Washington, D.C.'s Metro remains a great manifestation of liberalism today. Although it was created at the zenith of the Great Society, and although its union workforce gains overly generous pensions and maintains ridiculous job security, it is Metro's management of its passengers—its attempt to save passengers from their own idiocy—that earns it this title.
Metro riders receive all kinds of helpful announcements: They’re told to cover their mouths while they cough, pick up their newspapers when they’re done reading them, not to leave their cellphones behind, wash their hands regularly, not to sit on the escalator stairs or stand too close to the edge of the platform, that inclement weather can make floors slippery, and to stand clear of the closing train doors. Repeatedly.
Despite the best efforts of the sybarites at the Cato Institute we have largely become a non-smoking society. In Washington, D.C., smoking hasn’t been allowed in public places since 2006. So people know not to smoke indoors in Washington, D.C.
However, one entity still feels obliged to provide constant reminders that smoking is not allowed on its premises—the Washington Metro. Despite the fact that smoking has never been permitted in the Metro, and I have never witnessed (or heard of) anyone doing in a Metro train, during any given commute riders can expect to hear at least one announcement reminding them that smoking is prohibited on Metro.
Metro also feels obliged to give a welcome to new riders—every five minutes or so, by my estimation—and to provide them a quick tutorial (train doors do not function like elevator doors, stand to the right on escalators). To make sure all new riders understand these tips, they even run a few variations of the announcement.
Metro also thanks its riders—a lot—and also asks them to keep an eye out for unattended packages and to report anything unusual either to a station attendant or to Metro police, whose ten-digit phone number Metro helpfully provides.
And, just to make sure its announcements are heard, Metro prefaces them with two loud chimes.
In short, Metro bombards riders with announcements, ranging from the banal, the irrelevant, to the redundant, from the moment they step into a station until they walk out.
I admit, despite the helpful announcements, I have made mistakes: I have left my cell phone in a train, and I’ve coughed in a crowded train without covering.

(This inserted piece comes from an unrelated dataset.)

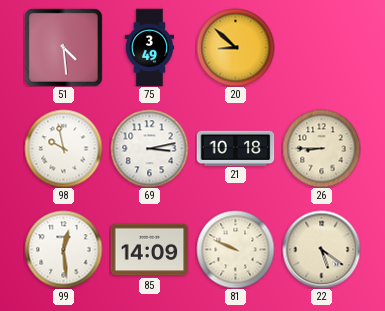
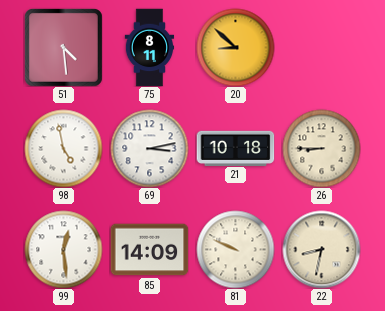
75: 3:49 -> 8:11
98: 9:58 -> 4:58
22: 5:21 -> 8:32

The various announcements warning me not to do these things did me no good, of course, because like every other sentient being who’s not on the train for the very first time, I long ago stopped paying attention to whatever comes out of Metro’s speakers. While I may occasionally miss the occasional tidbit of useful information (which is rare, since Metro is notoriously slow to give riders info on derailments and other tidbits that are actually useful to a commuter), I’m not sure there’s a brain out there that would not react to the high concentration of banality emanating from Metro’s loudspeakers by shutting it out entirely.
It’s not just the information they give us that tells us what they think of us—it’s also the information they’d rather not give us. Metro procrastinated in providing riders with arrival times online because the previous head of Metro fretted that it would lead to riders running and hurting themselves in an effort to catch trains.

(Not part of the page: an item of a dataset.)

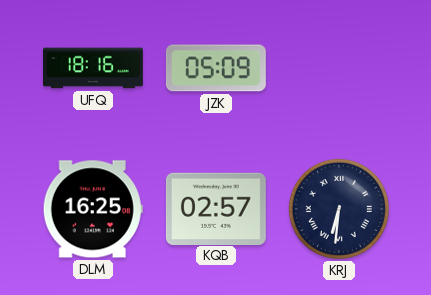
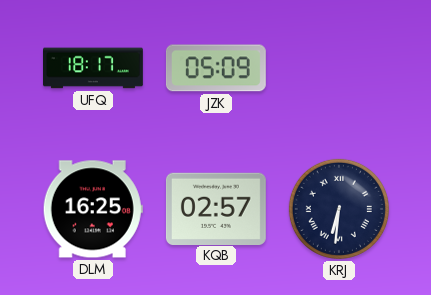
UFQ: 18:16 -> 18:17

Metro delayed providing such information for buses until just recently, in fact. The initial objection came from the unions, which didn’t want its drivers monitored with the GPS equipment necessary to provide riders such realtime information. When that objection was overcome and the necessary software was built, Metro took it offline when it wasn’t 100 percent accurate. While the contractor worked out the bugs it quietly put a link to the software online, where it was discovered by an enterprising blogger. Once Metro found out that people were still using the (mostly) reliable software, it demanded that its contractor remove the link at once.
It’s illustrative to see what other subway systems do with announcements; in the half-dozen I’ve been through in the last couple of years they say virtually nothing. On trains I rarely heard anything more than the name of the next stop, and in New York City they warn to “stand clear of the closing doors.” In Barcelona and Copenhagen, where people still smoke like fiends and very few places are off limits for smoking, neither city’s subway system feels obligated to remind people not to smoke aboard a train or at a stop. It’s just common sense that smoking’s not allowed there.
One time, while in Barcelona, I did hear another announcement—a warning that the incoming train had broken down and that there would be a delay. Everyone listened and reacted because it was unusual: Silence is the rule there, not the exception. Let us know when a subway breaks down but otherwise leave us in peace.
Ike Brannon is a writer in Washington, D.C.